Table: Iranian power plans
|Fars 1 IPP capacity||1,000MW|
|Tabriz IPP capacity||1,200MW|
|Planned private capacity||38,000MW|
|IPP=independent power project. Source: MEED|
Quest is developing the €320m ($499) plant in partnership with Iran Power Projects Management Company (Mapna). The consortium will build a 1,000MW open-cycle gas-fired power plant at Shiraz. Mapna will supply the turbines, which will be built to a Siemens design. The project, known as Fars 1 IPP, will be financed by a group of banks led by the Islamic Development Bank.
Mapna and Quest have established Fars Gas Power Plant Company, which will develop the plant.

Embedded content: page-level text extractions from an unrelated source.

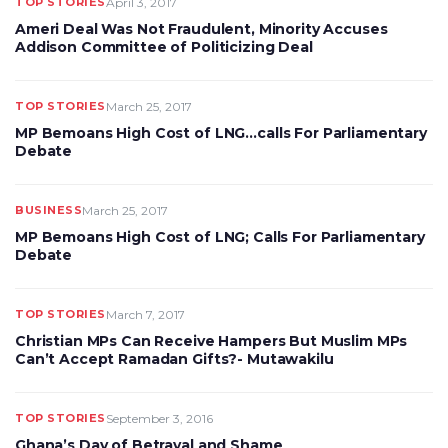
TOP STORIES
April 3, 2017
Ameri Deal Was Not Fraudulent, Minority Accuses
Addison Committee of Politicizing Deal
TOP STORIES
March 25, 2017
MP Bemoans High Cost of LNG…calls For Parliamentary
Debate
BUSINESS
March 25, 2017
MP Bemoans High Cost of LNG; Calls For Parliamentary
Debate
TOP STORIES
March 7, 2017
Christian MPs Can Receive Hampers But Muslim MPs
Can’t Accept Ramadan Gifts?- Mutawakilu
TOP STORIES
September 3, 2016
Ghana’s Day of Betrayal and Shame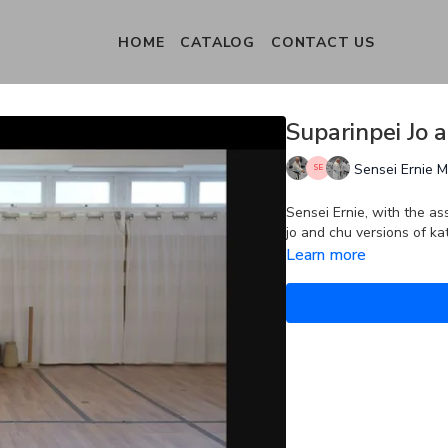
HOME
CATALOG
CONTACT US
Suparinpei Jo 
Sensei Ernie 
Sensei Ernie, with the as
jo and chu versions of ka
Learn more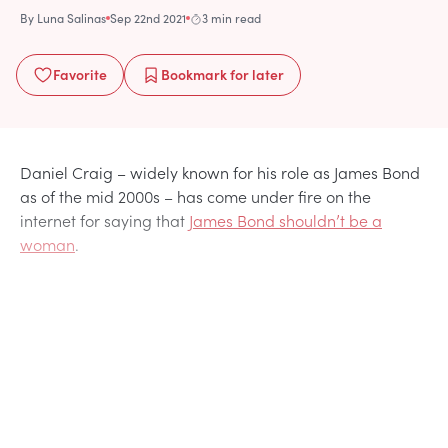
By
Luna Salinas
Sep 22nd 2021
3 min read
Favorite
Bookmark
for later
Daniel Craig – widely known for his role as James Bond
as of the mid 2000s – has come under fire on the
internet for saying that
James Bond shouldn’t be a
woman
.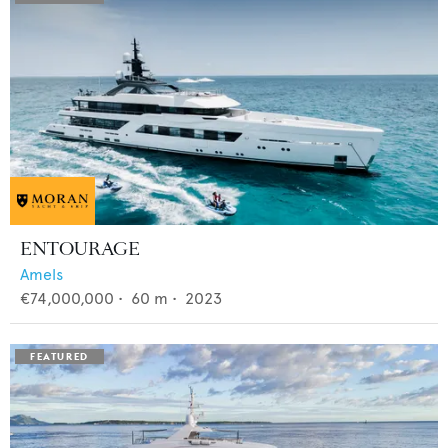
ENTOURAGE
Amels
€74,000,000
•
60
m •
2023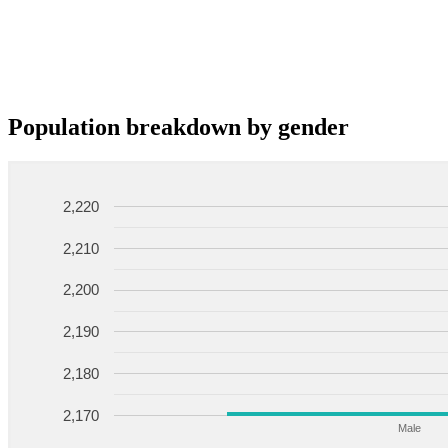
Population breakdown by gender
2,220
2,210
2,200
2,190
2,180
2,170
Male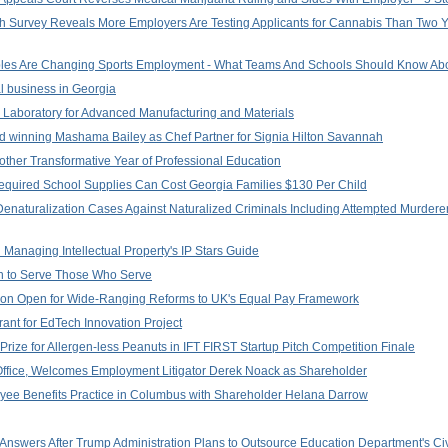
lash Survey Reveals More Employers Are Testing Applicants for Cannabis Than Two 
rables Are Changing Sports Employment - What Teams And Schools Should Know Abo
l business in Georgia
 Laboratory for Advanced Manufacturing and Materials
 winning Mashama Bailey as Chef Partner for Signia Hilton Savannah
ther Transformative Year of Professional Education
quired School Supplies Can Cost Georgia Families $130 Per Child
Denaturalization Cases Against Naturalized Criminals Including Attempted Murdere
n Managing Intellectual Property's IP Stars Guide
ion to Serve Those Who Serve
ation Open for Wide-Ranging Reforms to UK's Equal Pay Framework
nt for EdTech Innovation Project
ze for Allergen-less Peanuts in IFT FIRST Startup Pitch Competition Finale
ffice, Welcomes Employment Litigator Derek Noack as Shareholder
yee Benefits Practice in Columbus with Shareholder Helana Darrow
nswers After Trump Administration Plans to Outsource Education Department's Civ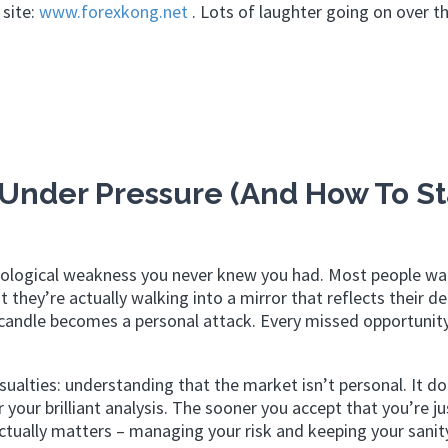
 site:
www.forexkong.net
. Lots of laughter going on over th
Under Pressure (And How To St
sychological weakness you never knew you had. Most people wa
t they’re actually walking into a mirror that reflects their d
d candle becomes a personal attack. Every missed opportunity
ualties: understanding that the market isn’t personal. It do
our brilliant analysis. The sooner you accept that you’re ju
ctually matters – managing your risk and keeping your sanity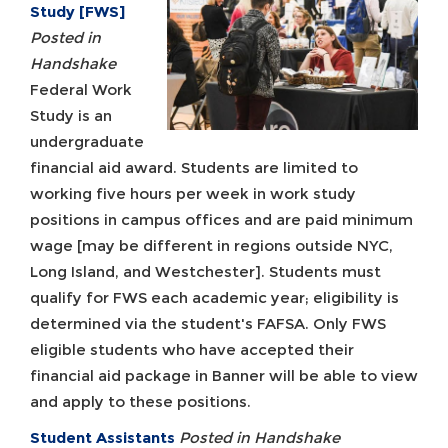
Study [FWS]
Posted in
Handshake
Federal Work
Study is an
undergraduate
financial aid award. Students are limited to
working five hours per week in work study
positions in campus offices and are paid minimum
wage [may be different in regions outside NYC,
Long Island, and Westchester]. Students must
qualify for FWS each academic year; eligibility is
determined via the student's FAFSA. Only FWS
eligible students who have accepted their
financial aid package in Banner will be able to view
and apply to these positions.
Student Assistants
Posted in Handshake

The project company has signed a power purchase agreement and a long-term energy conversion agreement with the state-owned Iran Power Development Company (IPDC).
With demand for power growing at more than 8 per cent a year, and signs of supply shortages, the Iranian Energy Ministry is keen to attract more private investment to the power sector.

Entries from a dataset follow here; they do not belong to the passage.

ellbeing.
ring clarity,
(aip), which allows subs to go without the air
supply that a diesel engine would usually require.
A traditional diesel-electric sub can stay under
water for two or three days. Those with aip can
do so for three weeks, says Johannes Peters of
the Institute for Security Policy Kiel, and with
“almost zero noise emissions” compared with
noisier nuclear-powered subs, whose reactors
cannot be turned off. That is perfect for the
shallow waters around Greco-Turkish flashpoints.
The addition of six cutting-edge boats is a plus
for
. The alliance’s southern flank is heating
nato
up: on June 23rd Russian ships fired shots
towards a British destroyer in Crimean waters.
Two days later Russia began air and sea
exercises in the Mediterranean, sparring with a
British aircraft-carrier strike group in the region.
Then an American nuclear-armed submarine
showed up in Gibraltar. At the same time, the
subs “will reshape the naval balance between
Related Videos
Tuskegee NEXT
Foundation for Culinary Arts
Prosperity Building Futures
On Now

The residents of Tehran and other cities have been experiencing power cuts on a daily basis in recent weeks, without electricity for up to four hours a day as summer temperatures soar.
The country’s first private power plant was built in 2004 and Tehran is now planning to develop up to 43 new plants and privatise existing ones.

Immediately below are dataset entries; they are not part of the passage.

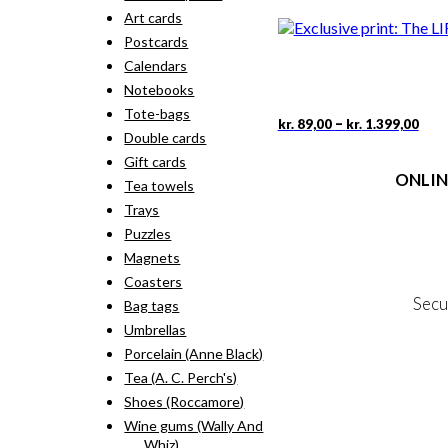
rang
pro
Art cards
kr. 
has
thr
Postcards
mult
kr. 
vari
Calendars
The
Notebooks
opti
Tote-bags
may
Pric
This
–
kr.
89,00
kr.
1.399,00
rang
Double cards
be
pro
kr. 
cho
has
Gift cards
thr
on
ONLIN
mult
Tea towels
kr. 
the
vari
Trays
pro
The
Terms
pag
Puzzles
opti
Person
may
Magnets
Cookie &
be
Coasters
cho
Secu
Bag tags
on
the
Umbrellas
pro
Porcelain (Anne Black)
MY
pag
Tea (A. C. Perch's)
NE
Shoes (Roccamore)
Wine gums (Wally And
Whiz)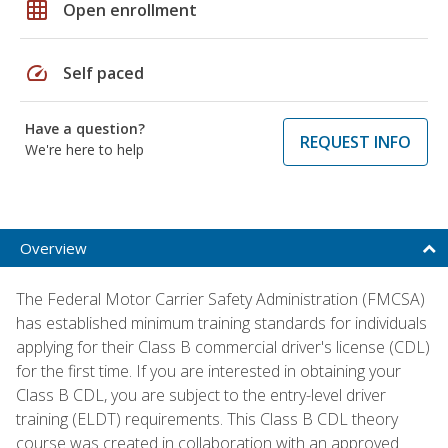
grid_on
Open enrollment
speed
Self paced
Have a question?
REQUEST INFO
We're here to help
Overview
The Federal Motor Carrier Safety Administration (FMCSA)
has established minimum training standards for individuals
applying for their Class B commercial driver's license (CDL)
for the first time. If you are interested in obtaining your
Class B CDL, you are subject to the entry-level driver
training (ELDT) requirements. This Class B CDL theory
course was created in collaboration with an approved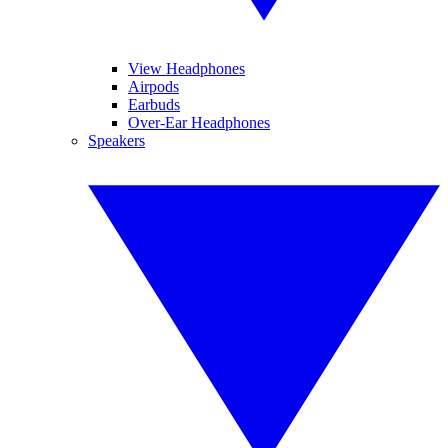
View Headphones
Airpods
Earbuds
Over-Ear Headphones
Speakers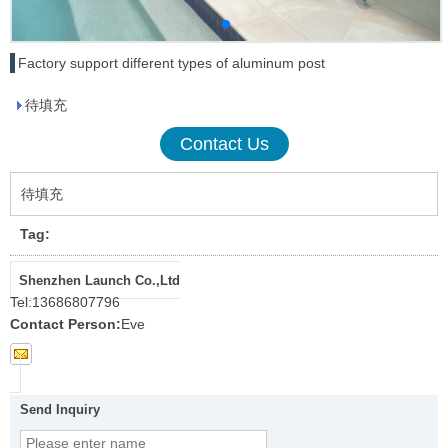
Factory support different types of aluminum post
待填充
Contact Us
待填充
Tag:
Shenzhen Launch Co.,Ltd
Tel:
13686807796
Contact Person:
Eve
Send Inquiry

In July, it announced that it had issued licences for the development of build-own-operate and build-own-transfer projects. “More than 43 preliminary agreements have been issued and more than 38,000MW of private power capacity will be constructed,” says Davud Manzoor, deputy energy minister for strategic and integrated planning.
The ministry plans to privatise 10 existing power plants by the end of the year. “In the first step, the shares of eight thermal power plants and two wind power plants will be issued on the stock exchange,” says Manzoor. “The total capacity of these plants is nearly 8,000MW.”
Manzoor says the ministry would like to attract both local and international developers.
US-led sanctions against the country mean that Western companies are unlikely to invest in Iran, but some Gulf investors have attempted to enter the market.
Saudi Arabia’s Xenel Industries had planned to develop a 1,200MW IPP at Tabriz, but the project has been on hold since last year because of disagreements over price with IPDC. (MEED 21:12:07).
“Four years ago, the deal could have happened,” says one source close to the project. “The power purchase agreement was initialled, but IPDC never accepted the tariff. The availability of credit is now much less and the cost of power stations has gone up dramatically.”
In late July, the Iranian government announced that consumer electricity tariffs could be increased fivefold this year in a further effort to reduce demand for power in the face of increasing supply shortages.
Prices could increase to IR770 ($0.08) a kilowatt hour (kWh) from the current tariff of IR160 a kWh. “Prices have been very cheap for a long time,” says one industry source.
The official inflation rate in Iran is 26 per cent.
The deal with Quest Energy builds on other links between the UAE and Iran. A feasibility study was recently completed on a proposed electricity interconnection between Dubai and Iran.
The 180-kilometre-long, 1,500MW interconnection will use high- voltage direct current to supply Dubai with power from the Iranian national grid (MEED.com 24:7:08).